ELİF, TEK BİR DOĞRUDUR (GÜLCE-BULUŞMA)
Her yerde güller vardı; dizi dizi, tebrizi.
Gönül, öten bülbülü dinler, gülce lehçede.
Şafakta füsun dolu esen bir hava bizi,
Sarıp da sarmalarken güller ile bahçede.
O saf kokularıyla,
Cennet tepelerinden gelen dokularıyla,
Gonca gonca güller açılır,
Kevser kıyılarında sulara nur karılır
Ve sırlı hikmet ile rahmet arza saçılır.
Nehirler çok sayıda,
Dolar gelir taşkına,
Güller Şahı Muhammed Mustafa’nın(S.A.V.) aşkına.
Girip nefes alalım Rabbin cennet bağında.
Resul’ün otağında gül kokusu dolalım.
Birlikte arayalım izi Hıra dağında,
Bulunca, yüzümüzü sürüp de coş olalım.
Salât, selam ederek,
Yâre gönderelim yâre, sararak gonca gülle.
Hoş kelamla, dualarla, mutmain kalp, saf dille.
Kutsal yolda yürürken huzura coş kandille
Zikrederek…
***
Sarıkanat kanarya uçarken daldan dala,
Bir serenat sunardı meşk tonunda öterek.
Türlü rayihasıyla güller dönüşüp ala,
Ulaşır burnumuza gizemlerle tüterek.
Gül, hecede tek ise,
Elif tek bir doğrudur; O’na simgedir lâle.
Denk var mıdır, melale?
Billurdan bir köprü ki zaman ile sarılır.

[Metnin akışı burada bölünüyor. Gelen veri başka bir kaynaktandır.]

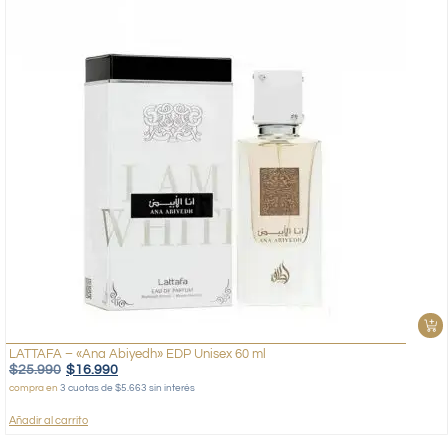
LATTAFA – «Ana Abiyedh» EDP Unisex 60 ml
$
25.990
$
16.990
compra en
3 cuotas de $5.663 sin interés
Añadir al carrito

O köprüden insanlar akar sanki şelale.
Açar güller kıyıda,
Sular gelir taşkına,
Güller Şahı Muhammed Mustafa’nın(S.A.V.) aşkına.
Diller daim saygıyla, “Allah” desin inlesin.
Yürekler aşkla çarpsın, aşk ile coştururken.
Gönüller bir hoş olsun el, dil, gönül dinlesin.
Ruhlar zirveye vursun huşuyla koştururken.
Yoluna baş koyup her gün,
Sıdk ile zikredelim, doğrudan yürüyüp Hakk’a,
Aşalım zorlukları, güzellikten şaşmadan, azmederek mutlaka,
Hak yola aka aka,
Alalım ün.
***
“Öküz boynuzunda arz; nasıl dengede durur?”
Diye vesvese veren beyinlerde kenedir.
Suya girip çıkanlar, güneşlenirken kurur.
Hoşgörüsüz bireyler topluma mengenedir.
Lalezardan gülşene,
Yol gider ince uzun; aşk ehli yürür yorulmaz.
Güle hasret durulmaz.
Karanlığı ağaran ay, ortadan yarılır.
Rabbin hikmetlerinden asla sual sorulmaz;
Lakin dağda vahşi ayı da,
Döner birden şaşkına,
Güller Şahı Muhammed Mustafa’nın(S.A.V.) aşkına.
Muhabbetle Habib’e, bülbülce gelip dile,
Aklayıp kalbimizi, her işi hoş edelim.
Uyalım “SÖZ”’lerine büyük bir dikkat ile,*
Hep doğru yaşayarak, doğru yolda gidelim.
Bulut ağar gökyüzüne,
Kelebekler uçuyorken kodlandıkları minvalde,
Bir mevsimlik ömürde, konarlar cennet düzüne.
Bak Rabbin gecesine ve dahi gündüzüne,
Gel özüne.
***
Bebek beden büyümez, uyumasa beşikte.
Cennet üstünde ana; süt verip de doyuran.
Turna kanat çırparak uçmaz kutsal eşikte
Ve sevilir her zaman kula Hakk’ı buyuran.
Lâle boyun bükerse,
Gül dalında mahzun olur, bülbül ağlar zarı zarı,
Terk ederken gülzarı.
Sanılır ki âşık maşukuna darılır.
Bu hal çokça yayılır ve bir daha bal toplamaz arı.
Dallar istenen sayıda,
Durmaz artık ışkına,
Güller Şahı Muhammed Mustafa’nın(S.A.V.) aşkına.
***
Hep beraber diyelim:
“La ilahe illallah Muhammed Resulullah.”
“Sallalahu Teâlâ.”
Duaları kabul etsin inş-A L L A H.
İnanan cümle kulların mekân olsun cennet-i âlâ.
(17.05.2012 / Elazığ)
Güneri Yıldız
........
* SÖZ: Resullullah (S.A.V.)Efendimizin Hadis-i Şerifleri kast edilmiştir.